The consistent negative free cash flow trajectory appears to be accelerating in line with the progression of late-stage clinical trials. This trend suggests that the company's current cash position is likely insufficient to reach commercialization without significant external financing or strategic partnership intervention.
Based on Alumis's reported figures, working capital changes have been highly erratic, swinging from a $21.5 million inflow in 2025Q4 to a $10.2 million outflow in 2025Q3, which indicates that timing differences in milestone payments and operational expenses are creating significant quarter-to-quarter cash flow instability.
The volatility in working capital suggests that the company's cash position is highly sensitive to the timing of clinical trial-related payments and milestone receipts.
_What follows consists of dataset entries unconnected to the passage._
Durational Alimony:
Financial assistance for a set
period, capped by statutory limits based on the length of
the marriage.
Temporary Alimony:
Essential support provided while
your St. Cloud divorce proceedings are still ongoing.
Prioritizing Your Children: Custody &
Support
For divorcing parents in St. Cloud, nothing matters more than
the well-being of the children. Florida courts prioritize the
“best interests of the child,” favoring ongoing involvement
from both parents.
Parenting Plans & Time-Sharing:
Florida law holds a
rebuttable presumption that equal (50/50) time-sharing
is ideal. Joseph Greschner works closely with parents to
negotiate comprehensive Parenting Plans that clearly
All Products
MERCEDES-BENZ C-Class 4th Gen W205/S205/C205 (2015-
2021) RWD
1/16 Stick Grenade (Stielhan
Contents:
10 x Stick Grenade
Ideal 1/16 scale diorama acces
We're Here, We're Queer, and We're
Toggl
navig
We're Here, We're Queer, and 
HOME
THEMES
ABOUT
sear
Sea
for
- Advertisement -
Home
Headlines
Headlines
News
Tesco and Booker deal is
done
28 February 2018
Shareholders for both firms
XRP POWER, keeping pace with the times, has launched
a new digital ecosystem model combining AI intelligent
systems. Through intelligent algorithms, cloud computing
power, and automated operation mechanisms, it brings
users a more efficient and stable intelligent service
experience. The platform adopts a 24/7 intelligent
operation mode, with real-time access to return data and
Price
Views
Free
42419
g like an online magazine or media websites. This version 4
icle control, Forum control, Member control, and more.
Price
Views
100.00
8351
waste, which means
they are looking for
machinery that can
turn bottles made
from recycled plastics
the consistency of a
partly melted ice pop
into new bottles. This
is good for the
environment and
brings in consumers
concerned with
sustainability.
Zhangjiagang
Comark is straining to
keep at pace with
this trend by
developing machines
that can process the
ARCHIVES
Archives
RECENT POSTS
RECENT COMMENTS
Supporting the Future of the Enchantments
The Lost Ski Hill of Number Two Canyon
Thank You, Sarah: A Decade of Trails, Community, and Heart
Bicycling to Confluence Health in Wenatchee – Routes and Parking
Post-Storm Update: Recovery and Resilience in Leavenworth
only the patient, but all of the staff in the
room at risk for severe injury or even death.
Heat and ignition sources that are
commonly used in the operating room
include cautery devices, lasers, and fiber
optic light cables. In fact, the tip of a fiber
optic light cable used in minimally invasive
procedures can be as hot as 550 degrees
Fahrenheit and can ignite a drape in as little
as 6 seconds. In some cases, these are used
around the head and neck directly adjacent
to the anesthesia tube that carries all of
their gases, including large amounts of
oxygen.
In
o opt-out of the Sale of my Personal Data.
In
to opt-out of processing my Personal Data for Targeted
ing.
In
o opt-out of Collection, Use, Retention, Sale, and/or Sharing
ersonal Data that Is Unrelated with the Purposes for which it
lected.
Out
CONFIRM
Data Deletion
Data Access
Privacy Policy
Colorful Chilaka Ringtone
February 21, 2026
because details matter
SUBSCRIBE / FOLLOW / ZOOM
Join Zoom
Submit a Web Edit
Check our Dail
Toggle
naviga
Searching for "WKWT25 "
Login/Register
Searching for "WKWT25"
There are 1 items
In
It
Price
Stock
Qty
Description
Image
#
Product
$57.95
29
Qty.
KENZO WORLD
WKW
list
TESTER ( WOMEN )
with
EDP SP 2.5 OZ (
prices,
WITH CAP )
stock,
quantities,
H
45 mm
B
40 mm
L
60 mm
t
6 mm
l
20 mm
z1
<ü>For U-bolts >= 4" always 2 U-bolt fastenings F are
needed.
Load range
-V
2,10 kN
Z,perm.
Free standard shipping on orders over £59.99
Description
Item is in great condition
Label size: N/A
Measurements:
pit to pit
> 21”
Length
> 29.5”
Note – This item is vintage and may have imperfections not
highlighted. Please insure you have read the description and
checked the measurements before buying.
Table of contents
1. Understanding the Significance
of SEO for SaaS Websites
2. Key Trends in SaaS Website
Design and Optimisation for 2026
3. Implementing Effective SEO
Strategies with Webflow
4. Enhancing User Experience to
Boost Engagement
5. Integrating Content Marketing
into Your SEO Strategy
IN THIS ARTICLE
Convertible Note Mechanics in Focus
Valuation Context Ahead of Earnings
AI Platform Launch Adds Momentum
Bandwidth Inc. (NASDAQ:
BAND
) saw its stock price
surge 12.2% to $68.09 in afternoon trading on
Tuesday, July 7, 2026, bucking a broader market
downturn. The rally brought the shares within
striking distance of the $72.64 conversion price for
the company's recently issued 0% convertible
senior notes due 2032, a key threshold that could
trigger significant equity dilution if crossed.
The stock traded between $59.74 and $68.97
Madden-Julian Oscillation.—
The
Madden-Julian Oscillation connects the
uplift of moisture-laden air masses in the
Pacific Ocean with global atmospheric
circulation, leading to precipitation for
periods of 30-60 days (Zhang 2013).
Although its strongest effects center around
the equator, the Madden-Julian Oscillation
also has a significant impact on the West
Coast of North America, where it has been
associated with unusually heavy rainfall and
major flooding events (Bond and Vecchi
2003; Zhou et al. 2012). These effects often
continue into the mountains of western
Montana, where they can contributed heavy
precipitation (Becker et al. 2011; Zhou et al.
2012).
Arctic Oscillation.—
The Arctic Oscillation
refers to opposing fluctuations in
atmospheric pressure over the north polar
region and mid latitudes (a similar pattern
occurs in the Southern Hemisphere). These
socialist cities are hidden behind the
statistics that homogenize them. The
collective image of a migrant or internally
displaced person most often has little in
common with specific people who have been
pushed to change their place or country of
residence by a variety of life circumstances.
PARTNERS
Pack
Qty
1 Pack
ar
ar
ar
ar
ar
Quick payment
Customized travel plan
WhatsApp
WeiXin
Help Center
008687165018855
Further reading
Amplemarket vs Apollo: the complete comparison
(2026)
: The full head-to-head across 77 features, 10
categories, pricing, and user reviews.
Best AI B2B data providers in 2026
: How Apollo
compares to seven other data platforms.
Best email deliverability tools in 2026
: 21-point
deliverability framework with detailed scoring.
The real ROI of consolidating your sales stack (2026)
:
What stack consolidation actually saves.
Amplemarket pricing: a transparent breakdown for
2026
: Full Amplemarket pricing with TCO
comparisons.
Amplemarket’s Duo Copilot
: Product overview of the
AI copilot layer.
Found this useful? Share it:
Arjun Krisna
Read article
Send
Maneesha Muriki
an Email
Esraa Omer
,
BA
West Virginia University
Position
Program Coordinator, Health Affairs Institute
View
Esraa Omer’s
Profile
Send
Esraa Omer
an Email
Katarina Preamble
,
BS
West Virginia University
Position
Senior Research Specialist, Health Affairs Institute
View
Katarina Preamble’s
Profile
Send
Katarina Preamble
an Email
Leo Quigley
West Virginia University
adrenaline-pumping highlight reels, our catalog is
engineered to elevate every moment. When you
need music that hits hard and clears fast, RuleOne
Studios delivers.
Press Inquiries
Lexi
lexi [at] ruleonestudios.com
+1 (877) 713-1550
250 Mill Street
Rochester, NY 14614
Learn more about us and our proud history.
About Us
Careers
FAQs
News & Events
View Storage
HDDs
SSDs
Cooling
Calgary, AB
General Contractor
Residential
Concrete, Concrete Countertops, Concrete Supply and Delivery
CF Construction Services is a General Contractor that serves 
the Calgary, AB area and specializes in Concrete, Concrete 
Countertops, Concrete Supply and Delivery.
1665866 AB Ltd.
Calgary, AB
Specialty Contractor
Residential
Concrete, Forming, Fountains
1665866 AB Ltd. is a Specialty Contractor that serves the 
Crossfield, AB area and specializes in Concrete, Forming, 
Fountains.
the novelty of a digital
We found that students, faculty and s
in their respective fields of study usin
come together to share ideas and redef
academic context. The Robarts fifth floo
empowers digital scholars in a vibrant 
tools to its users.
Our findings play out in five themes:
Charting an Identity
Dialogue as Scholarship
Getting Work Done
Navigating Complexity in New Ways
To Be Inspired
Such fluctuations warrant further investigation, as they complicate the predictability of the company's liquidity runway during critical development phases.
Data indicates that Alumis utilizes stock-based compensation, which reached $9.8 million in 2025Q3, effectively acting as a non-cash expense that masks the true economic cost of retaining scientific talent while the company continues to burn through its primary cash reserves.
The reliance on stock-based compensation suggests that the company is attempting to preserve cash by aligning employee incentives with equity performance. However, this practice may obscure the true operational cost of the business and warrants caution regarding potential future dilution for existing shareholders.
Quick answers to the most common questions about buying ALMS stock.
Alumis Inc. Common Stock (ALMS) generated $-369.5M in net cash from operating activities in 2025. This reflects the cash generated directly from core business operations.
Alumis Inc. Common Stock (ALMS) reported negative free cash flow of $370.2M in 2025, indicating capital requirements exceeded cash from operations.
Alumis Inc. Common Stock (ALMS) spent $0.7M on capital expenditures in 2025. CapEx represents the cash invested in physical assets like property, plant, and equipment to maintain or grow the business.
In 2025, Alumis Inc. Common Stock (ALMS) spent $0.0M on share repurchases. This shows the company's commitment to returning capital to its equity investors.